Estaba realizando un curso de
capacitación para comenzar a trabajar en una empresa en la que había aprobado
las oposiciones. Aun no había cumplido los dieciocho años.
Cada día
subía en el ascensor, grande, en aquella época me parecía enorme, con un buen
número de personas, trabajadores de la empresa, y estudiantes como yo. Siempre
he sido tímido y callado, y creo que mejor escuchador que hablador. Es increíble
lo que se puede aprender únicamente escuchando. Sin embargo, en ese ascensor no
aprendía mucho porque siempre escuchaba las mismas conversaciones: Los lunes,
que vaya rollo tener que trabajar después del fin de semana, y los resultados
de la jornada futbolística del domingo, el mejor gol, la mejor jugada, el
resultado más sorprendente, en fin, un resumen completo de casi todos los
partidos. Pensaba entonces, y sigo pensando, a pesar de que yo también tengo
cierta simpatía por algún equipo, que me parecía una tontería comentar con
tanto entusiasmo, las patadas que veintidós niños, forrados de dinero, le daban
a una pelotita. Los martes, miércoles y jueves se comentaban los programas,
muchos de ellos basura, de la televisión, y los viernes, el día grande, todo el
mundo contento porque llegaban dos días de fiesta.
Pensaba entonces
que vaya tontería de vida la de los comentaristas del ascensor, y la de tanta y
tanta gente que hacia lo mismo. Así se pasaban hasta los sesenta y cinco años,
para después jubilarse, enfermar, y más tarde o más temprano morir. ¿Y?, ¿De qué les había servido la vida?, ¿Para
qué les había servido tanta ciencia futbolística o tanto saber de moda o de
dietas de adelgazamiento?
Ante tanto despropósito,
me parece totalmente normal, y me alegro infinito de que mi memoria se
especializara en olvidar tanta simpleza. Sin embargo, tener esta memoria
selectiva, o casi memoria de pez, tiene grandes ventajas. La más importante es que
nadie puede ofenderme. Las ofensas las olvido con la misma facilidad que se me
olvida el día en el que vivo. Vivir de esta manera, sin tener en cuenta lo que
los demás opinen, lo que los demás juzguen o critiquen, tiene grandes ventajas,
¡Soy feliz!, y lo soy, a pesar de que a la mayoría de las personas parece que
la felicidad de los demás les incomoda, y se encargan de meter en el cerebro de
todo el mundo la mayor cantidad de basura que pueden. ¡Pobres de los que no
tienen memoria de pez y recuerdan cada palabra, cada ofensa, y cada
carga de culpabilidad que los demás esparcen generosamente encima de ellos!

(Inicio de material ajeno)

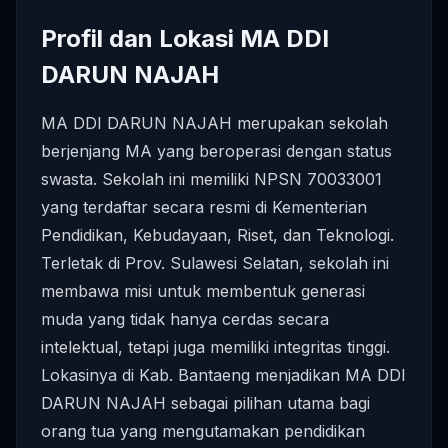
Profil dan Lokasi MA DDI
DARUN NAJAH
MA DDI DARUN NAJAH merupakan sekolah
berjenjang MA yang beroperasi dengan status
swasta. Sekolah ini memiliki NPSN 70033001
yang terdaftar secara resmi di Kementerian
Pendidikan, Kebudayaan, Riset, dan Teknologi.
Terletak di Prov. Sulawesi Selatan, sekolah ini
membawa misi untuk membentuk generasi
muda yang tidak hanya cerdas secara
intelektual, tetapi juga memiliki integritas tinggi.
Lokasinya di Kab. Bantaeng menjadikan MA DDI
DARUN NAJAH sebagai pilihan utama bagi
orang tua yang mengutamakan pendidikan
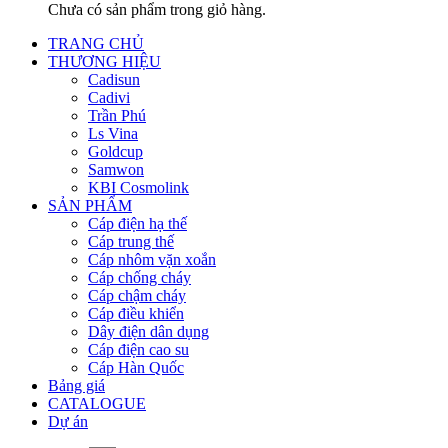
Chưa có sản phẩm trong giỏ hàng.
TRANG CHỦ
THƯƠNG HIỆU
Cadisun
Cadivi
Trần Phú
Ls Vina
Goldcup
Samwon
KBI Cosmolink
SẢN PHẨM
Cáp điện hạ thế
Cáp trung thế
Cáp nhôm vặn xoắn
Cáp chống cháy
Cáp chậm cháy
Cáp điều khiển
Dây điện dân dụng
Cáp điện cao su
Cáp Hàn Quốc
Bảng giá
CATALOGUE
Dự án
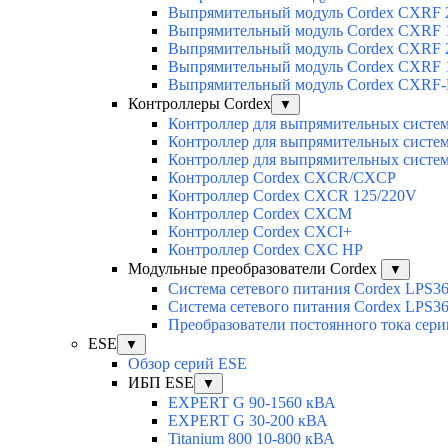
Выпрямительный модуль Cordex CXRF 2
Выпрямительный модуль Cordex CXRF 1
Выпрямительный модуль Cordex CXRF 2
Выпрямительный модуль Cordex CXRF 1
Выпрямительный модуль Cordex CXRF-H
Контроллеры Cordex
▼
Контроллер для выпрямительных сист
Контроллер для выпрямительных сист
Контроллер для выпрямительных сист
Контроллер Cordex CXCR/CXCP
Контроллер Cordex CXCR 125/220V
Контроллер Cordex CXCM
Контроллер Cordex CXCI+
Контроллер Cordex CXC HP
Модульные преобразователи Cordex
▼
Система сетевого питания Cordex LPS3
Система сетевого питания Cordex LPS3
Преобразователи постоянного тока сер
ESE
▼
Обзор серий ESE
ИБП ESE
▼
EXPERT G 90-1560 кВА
EXPERT G 30-200 кВА
Titanium 800 10-800 кВА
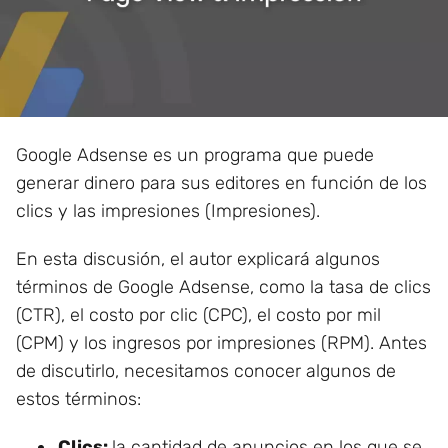
Google Adsense es un programa que puede
generar dinero para sus editores en función de los
clics y las impresiones (Impresiones).
En esta discusión, el autor explicará algunos
términos de Google Adsense, como la tasa de clics
(CTR), el costo por clic (CPC), el costo por mil
(CPM) y los ingresos por impresiones (RPM). Antes
de discutirlo, necesitamos conocer algunos de
estos términos:
Clics
:
la cantidad de anuncios en los que se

La memoria de pez es otra ventaja
para vivir en el presente. No se puede ir al pasado porque no se recuerda y no
se pueden hacer muchos planes de futuro porque no sirven de nada, se me olvidan
enseguida. En fin, que lo que muchas personas pueden calificar como desastre,
para mi es una bendición de Dios.
No sé si los
comentaristas del ascensor se habrán hecho alguna vez las tontas preguntas del
millón. Yo además de hacérmelas, he intentado encontrar las respuestas, y creo
que lo he conseguido, conozco las respuestas, y ahora estoy inmerso en el difícil
trabajo de integrar en mí ser las respuestas.